Free trial: Spotify offers a 90-day trial at a reduced cost of $11.99 per month). Students get 50% off Premium for up to 4 years, and there’s a $15.99/month “duo” discount for two people living together.
Is Amazon Music included with Prime?
Tiers and pricing: There is an array of tiers for Amazon Music, though they are a tad confusing.
- Amazon Music Free: This ad-supported service is restricted to top playlists, and it’s the only tier with no offline mode.
- Amazon Music Prime: Free (and exclusive) to Prime members, this service offers personalised playlists and a library of 2 million songs.
- Amazon Music Unlimited: The cheapest paid tier offers personalised playlists and a library of 75 million songs. Members pay $11.99. If you use an Amazon Echo smart speaker, you can sign up for just $4.99/month for use on one device at a time.
Pros: Amazon Music Unlimited has a library of 75 million lossless high-definition songs, as well as curated playlists, podcasts, and personalised stations. Music HD is the cheapest high-definition service on the market, with seven million tracks available in 24-bit “Ultra HD.”

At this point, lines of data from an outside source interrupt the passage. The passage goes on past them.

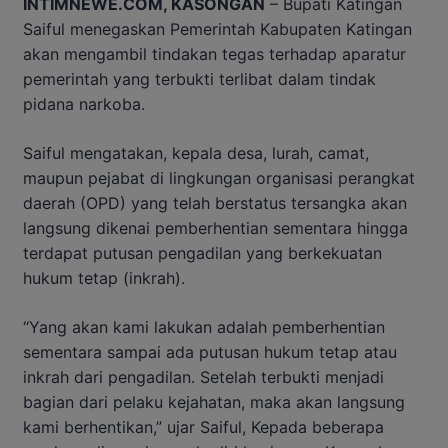
INTIMNEWE.COM, KASONGAN
– Bupati Katingan
Saiful menegaskan Pemerintah Kabupaten Katingan
akan mengambil tindakan tegas terhadap aparatur
pemerintah yang terbukti terlibat dalam tindak
pidana narkoba.
Saiful mengatakan, kepala desa, lurah, camat,
maupun pejabat di lingkungan organisasi perangkat
daerah (OPD) yang telah berstatus tersangka akan
langsung dikenai pemberhentian sementara hingga
terdapat putusan pengadilan yang berkekuatan
hukum tetap (inkrah).
“Yang akan kami lakukan adalah pemberhentian
sementara sampai ada putusan hukum tetap atau
inkrah dari pengadilan. Setelah terbukti menjadi
bagian dari pelaku kejahatan, maka akan langsung
kami berhentikan,” ujar Saiful, Kepada beberapa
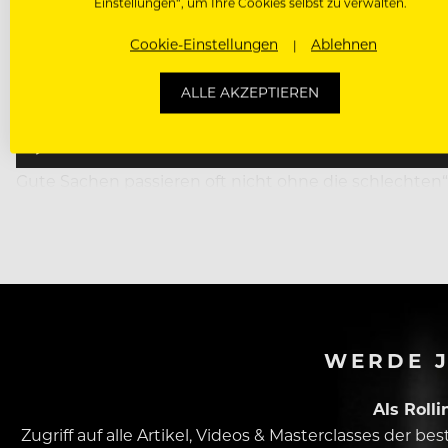
Einstellungen“, um Ihre Cookies selbst zu verwalten.
Cookie-Einstellungen
Ablehnen
ALLE AKZEPTIEREN
00:00
Gute Sachen passieren oft nicht ohne die schlechten“,
heißt, und das ist ihm auch 1997 klar, als er den Auft
WERDE J
Als Roll
Zugriff auf alle Artikel, Videos & Masterclasses der b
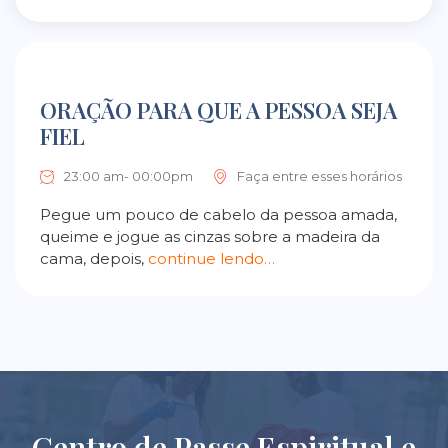
ORAÇÃO PARA QUE A PESSOA SEJA
FIEL
23:00 am- 00:00pm
Faça entre esses horários
Pegue um pouco de cabelo da pessoa amada,
queime e jogue as cinzas sobre a madeira da
cama, depois,
continue lendo…
Centro de Passe Espiritual e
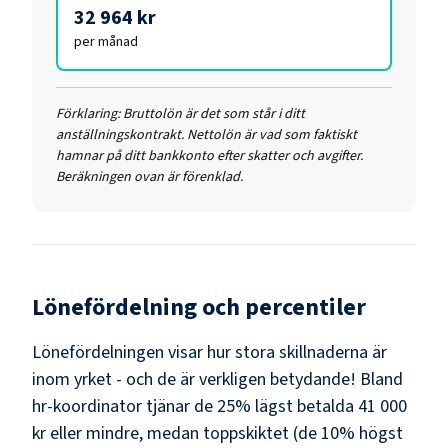
32 964 kr
per månad
Förklaring:
Bruttolön är det som står i ditt
anställningskontrakt. Nettolön är vad som faktiskt
hamnar på ditt bankkonto efter skatter och avgifter.
Beräkningen ovan är förenklad.
Lönefördelning och percentiler
Lönefördelningen visar hur stora skillnaderna är
inom yrket - och de är verkligen betydande! Bland
hr-koordinator
tjänar de 25% lägst betalda
41 000
kr
eller mindre, medan toppskiktet (de 10% högst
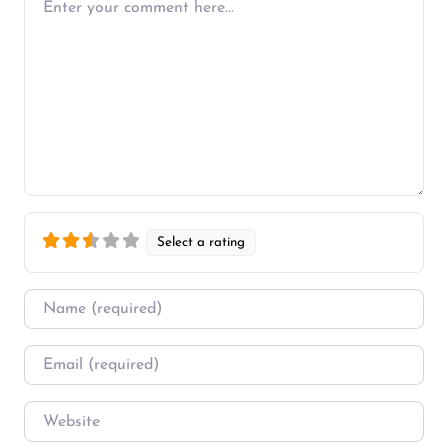
Select a rating
Name
*
Email
*
Website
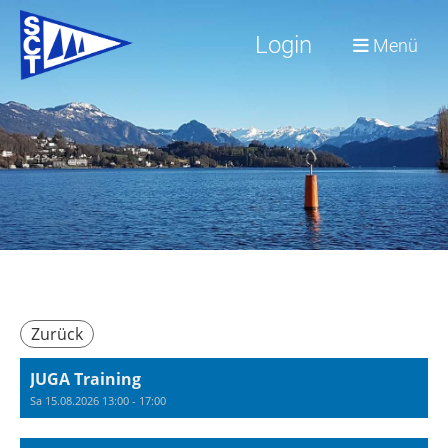
Login
Menü
Zurück
JUGA Training
Sa 15.08.2026 13:00 - 17:00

Cons: The free options are limited to a puny collection of two million songs. Lots of people find the interface clunky and the recommendations to be less effective than other services, nor does Amazon Music offer fun social features like Spotify Wrapped.
Free trial/discounts: Currently, you can get a free four-month trial of Amazon Music Unlimited. There is also a Family Plan for up to 6 accounts where you’ll pay $17.99/month.
Is there a free version of Apple Music?
Tiers and pricing: Apple Music costs $11.99/month, or $17.99/ month for a family subscription for up to six people. There is no free service.
Pros: A large library of 75 million that’s easily accessible across all of your devices. For many users, it’s a convenient way to carryover their old iTunes library with access via iCloud. It has some cool features like uploadable songs and a look-up tool that helps you find songs based on their lyrics. High-def “lossless” audio is coming this month at no additional charge.
Cons: People complain about the overly complicated interface, particularly for the mobile version of the app. There’s a social tool, but it’s weak. And that lossless audio? You might have trouble taking advantage of it without buying new headphones.
Free trial/discounts: Students can subscribe for $5.99/month. You can also bundle Apple Music into an Apple One subscription.
Why is Tidal so expensive?
Tiers and pricing: There’s no free option for this former Jay-Z-backed streaming joint.
- Premium: The lowest paid tier offers access to 70 million songs, ad-free, curated playlists, livestreams. $11.99/month
- HiFi: The same as Premium, but with higher-quality sound, $23.99/month
Pros: The biggest draw is Tidal’s ability to integrate with high-end audio devices that are capable of utilising its lossless music feature. It also offers a lot of visual content like music videos, documentaries, and live performances.
Cons: It’s expensive, and the features (aside from sound quality) aren’t anything special. The interface is decent, but doesn’t stand out compared to other services in the market.
Free trial: Discounted plans for families and students. The service offers a free one-month trial.